_Task requirements_
It would help if you retyped the data exactly, leaving out the pictures.

_Provided entries_
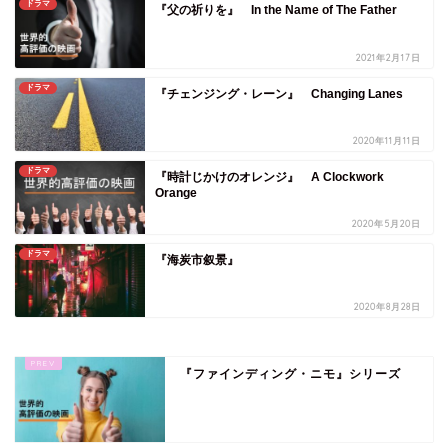
ドラマ
『父の祈りを』 In the Name of The Father
2021年2月17日
ドラマ
『チェンジング・レーン』 Changing Lanes
2020年11月11日
ドラマ
『時計じかけのオレンジ』 A Clockwork
Orange
2020年5月20日
ドラマ
『海炭市叙景』
2020年8月28日
『ファインディング・ニモ』シリーズ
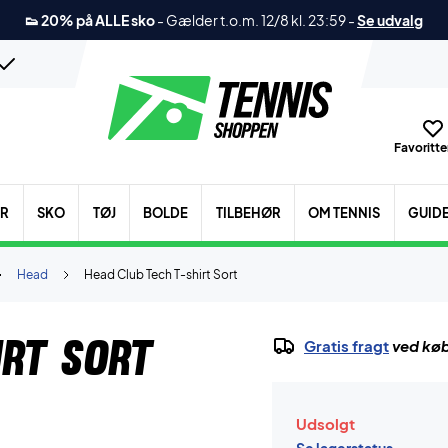
👟 20% på ALLE sko
-
Gælder t.o.m. 12/8 kl. 23:59
-
Se udvalg
Favoritter
ER
SKO
TØJ
BOLDE
TILBEHØR
OM TENNIS
GUID
Head
Head Club Tech T-shirt Sort
irt Sort
Gratis fragt
ved køb
Udsolgt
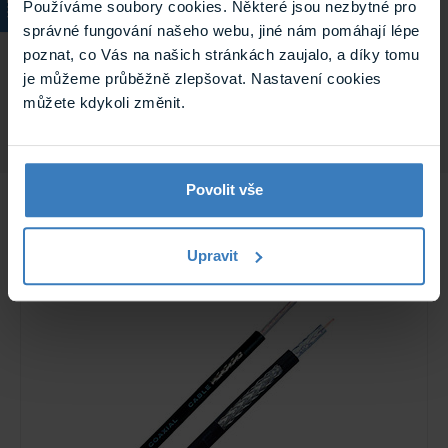
Používáme soubory cookies. Některé jsou nezbytné pro
správné fungování našeho webu, jiné nám pomáhají lépe
Perimetrický systém
Plotová ochrana
poznat, co Vás na našich stránkách zaujalo, a díky tomu
je můžeme průběžně zlepšovat. Nastavení cookies
Výrobce
Umirs
můžete kdykoli změnit.
Povolit vše
Související
Upravit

_Completed task_
ドラマ
『父の祈りを』 In the Name of The Father
2021年2月17日
ドラマ
『チェンジング・レーン』 Changing Lanes
2020年11月11日
ドラマ
『時計じかけのオレンジ』 A Clockwork
Orange
2020年5月20日
ドラマ
『海炭市叙景』
2020年8月28日
『ファインディング・ニモ』シリーズ
👟 20% på ALLE sko
-
Gælder t.o.m. 12/8 kl. 23:59
-
Se udvalg
Favoritter
ER
SKO
TØJ
BOLDE
TILBEHØR
OM TENNIS
GUID
Head
Head Club Tech T-shirt Sort
irt Sort
Gratis fragt
ved køb
Udsolgt
Používáme soubory cookies. Některé jsou nezbytné pro
správné fungování našeho webu, jiné nám pomáhají lépe
Perimetrický systém
Plotová ochrana
poznat, co Vás na našich stránkách zaujalo, a díky tomu
je můžeme průběžně zlepšovat. Nastavení cookies
Výrobce
Umirs
můžete kdykoli změnit.
Povolit vše
Související
Upravit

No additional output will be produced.